What you will do:
Your copy should begin at the line containing "Find all labels, buttons, inputs, and" and end at the last line of the records; transcribe those lines exactly and leave out every picture.

++++++

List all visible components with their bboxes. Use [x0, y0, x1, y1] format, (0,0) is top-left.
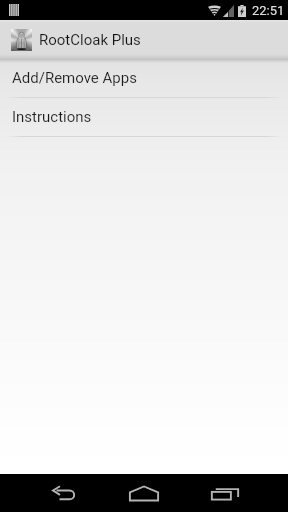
button[interactable]: Add/Remove Apps — [0, 59, 288, 97]
staticText: RootCloak Plus — [39, 31, 141, 49]
button[interactable]: Back — [36, 474, 90, 512]
button[interactable]: RootCloak Plus — [0, 20, 288, 59]
button[interactable]: Instructions — [0, 98, 288, 136]
button[interactable]: Recent apps — [198, 474, 252, 512]
staticText: Add/Remove Apps — [12, 69, 137, 87]
button[interactable]: Home — [117, 474, 171, 512]
staticText: 22:51 — [252, 3, 285, 18]
staticText: Instructions — [12, 108, 92, 126]
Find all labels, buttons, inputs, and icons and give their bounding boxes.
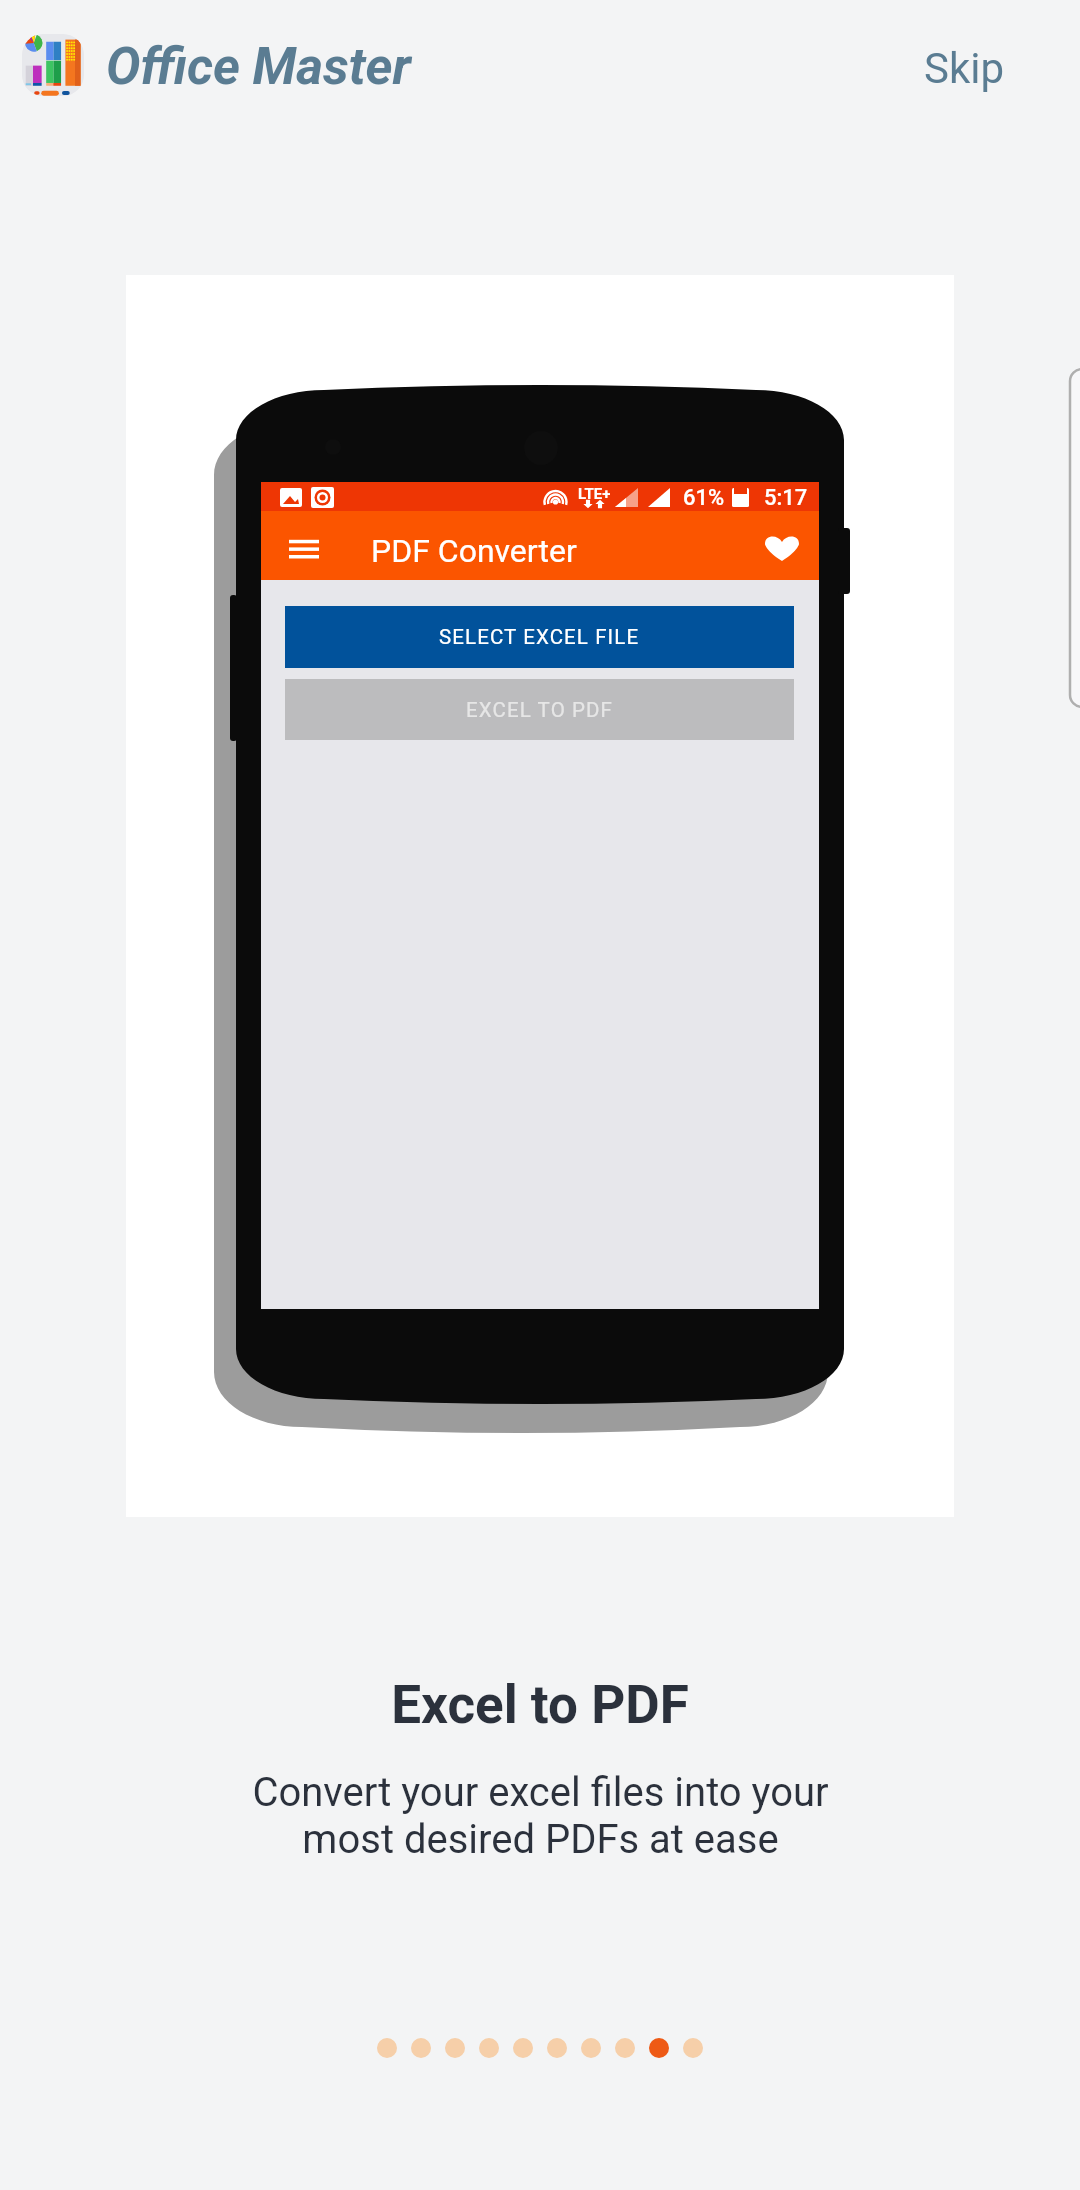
button[interactable]: Next page xyxy=(1069,368,1080,708)
staticText: Skip xyxy=(924,44,1005,93)
staticText: SELECT EXCEL FILE xyxy=(439,625,640,649)
button[interactable]: Go to page 1 xyxy=(377,2038,397,2058)
other: Office Master app icon xyxy=(22,34,84,96)
button[interactable]: Go to page 3 xyxy=(445,2038,465,2058)
button[interactable]: Go to page 10 xyxy=(683,2038,703,2058)
button[interactable]: Go to page 5 xyxy=(513,2038,533,2058)
button[interactable]: Go to page 6 xyxy=(547,2038,567,2058)
staticText: LTE+ xyxy=(578,485,611,503)
staticText: Excel to PDF xyxy=(391,1674,689,1736)
button[interactable]: Go to page 8 xyxy=(615,2038,635,2058)
staticText: Office Master xyxy=(106,36,411,96)
button[interactable]: Go to page 9 xyxy=(649,2038,669,2058)
button[interactable]: Excel to PDF screenshot xyxy=(126,275,954,1517)
button[interactable]: Skip xyxy=(896,14,1032,122)
staticText: EXCEL TO PDF xyxy=(466,698,614,722)
button[interactable]: Go to page 2 xyxy=(411,2038,431,2058)
staticText: 5:17 xyxy=(764,485,808,511)
button[interactable]: Go to page 7 xyxy=(581,2038,601,2058)
staticText: 61% xyxy=(683,485,725,511)
button[interactable]: Go to page 4 xyxy=(479,2038,499,2058)
button[interactable]: Office Master app icon xyxy=(0,0,433,136)
staticText: PDF Converter xyxy=(371,532,577,570)
staticText: Convert your excel files into your most … xyxy=(252,1769,829,1863)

++++++

Response below:
Find all labels, buttons, inputs, and icons and give their bounding boxes.
button[interactable]: Next page xyxy=(1069,368,1080,708)
staticText: Skip xyxy=(924,44,1005,93)
staticText: SELECT EXCEL FILE xyxy=(439,625,640,649)
button[interactable]: Go to page 1 xyxy=(377,2038,397,2058)
other: Office Master app icon xyxy=(22,34,84,96)
button[interactable]: Go to page 3 xyxy=(445,2038,465,2058)
button[interactable]: Go to page 10 xyxy=(683,2038,703,2058)
button[interactable]: Go to page 5 xyxy=(513,2038,533,2058)
button[interactable]: Go to page 6 xyxy=(547,2038,567,2058)
staticText: LTE+ xyxy=(578,485,611,503)
staticText: Excel to PDF xyxy=(391,1674,689,1736)
button[interactable]: Go to page 8 xyxy=(615,2038,635,2058)
staticText: Office Master xyxy=(106,36,411,96)
button[interactable]: Go to page 9 xyxy=(649,2038,669,2058)
button[interactable]: Excel to PDF screenshot xyxy=(126,275,954,1517)
button[interactable]: Skip xyxy=(896,14,1032,122)
staticText: EXCEL TO PDF xyxy=(466,698,614,722)
button[interactable]: Go to page 2 xyxy=(411,2038,431,2058)
staticText: 5:17 xyxy=(764,485,808,511)
button[interactable]: Go to page 7 xyxy=(581,2038,601,2058)
staticText: 61% xyxy=(683,485,725,511)
button[interactable]: Go to page 4 xyxy=(479,2038,499,2058)
button[interactable]: Office Master app icon xyxy=(0,0,433,136)
staticText: PDF Converter xyxy=(371,532,577,570)
staticText: Convert your excel files into your most … xyxy=(252,1769,829,1863)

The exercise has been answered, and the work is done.